Any ‘real’ toolset will need serious-level security, reliability, performance, and much else besides. I am not the right person to attempt to do that. I can code, sort-of, but most of my detail-level knowledge is way out of date, and was never too wonderful to begin with. What I can do is knock up something that makes enough sense for someone else – who does know what they’re doing, with code and the like – to ‘get it’ as to what I’m on about here.

(The reality, once again, is that whoever actually ‘gets it’ first will probably make an absolute fortune out of it, whilst once again I’m likely to end up with nothing. But that’s the way this game goes – and it’s probably the only way that this kind of toolset that we need has any chance of happening at all. Oh well.)

I don’t have a clue where to start with ‘proper’ modern app-development – anything IOS or Android or OS-X or Windows or Unix or anything of that kind. I struggled for quite a while to make any sense of Objective-C: to me it seems to combine the worst of C with the worst of assembler, with the advantages or sense of neither. I likewise struggled for quite a while to make any sense of Eclipse, and failed.

In any case, I know that, even from the start, it needs to be multi-platform, or at least in some sense cross-platform, in order to demonstrate some of the key points about an ecosystem of toolsets.

To give somewhere to start, I’d settled on doing some kind of web-app that could also work as a offline-standalone. In other words, somewhere that either includes or perhaps even runs entirely on the HTML5 / Javascript / CSS caucus.

I’ve explored pretty intensively on frameworks and the like. For example, there are a few standalone oddities like TiddlyWiki – except, in that specific case, every darn save has to carry the entire wiki source-code with it, at minimum of 600+kb a shot; and since its CSS is embedded in its Javascript code, and its user-data embedded in the save HTML DOM,, there seems to be no way to make it satisfy some of the other key requirements, such as responsive-layout or cross-platform data-exchange.

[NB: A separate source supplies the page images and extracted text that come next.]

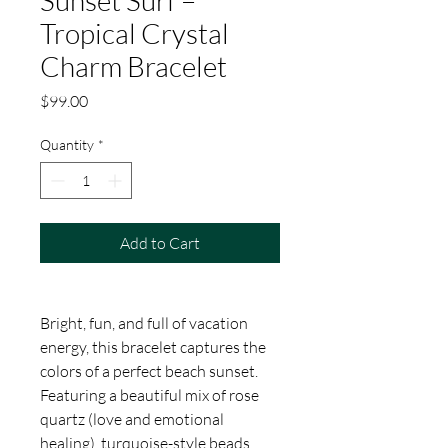
Sunset Surf –
Tropical Crystal
Charm Bracelet
Price
$99.00
Quantity
*
Add to Cart
Bright, fun, and full of vacation
energy, this bracelet captures the
colors of a perfect beach sunset.
Featuring a beautiful mix of rose
quartz (love and emotional
healing), turquoise-style beads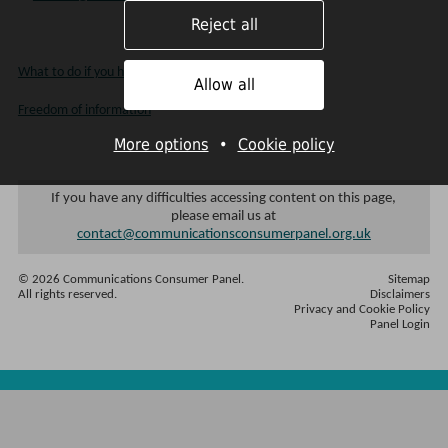
Reject all
What to do if you have a complaint
Allow all
Freedom of information
More options
•
Cookie policy
If you have any difficulties accessing content on this page,
please email us at
contact@communicationsconsumerpanel.org.uk
© 2026 Communications Consumer Panel.
Sitemap
All rights reserved.
Disclaimers
Privacy and Cookie Policy
Panel Login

Scouring Themeforest and suchlike, I’ve found a few frameworks and site-templates that might be usable as a base from which to start on the kind of app-development that seems to be needed for that prototype. Beyond that, there’s a bewildering array of Javascript-libraries and pre-process languages (CoffeeScript, LESS, Grunt, Brunch, etc, etc, etc) that I may need, but just don’t know. And choosing the wrong base-framework would guarantee having to scrap the whole lot and start again – which I don’t have the time or the energy to do – not any more, anyway. So I really do need to get it right first time, without fail, otherwise it’s not going to happen: I’m painfully aware of that.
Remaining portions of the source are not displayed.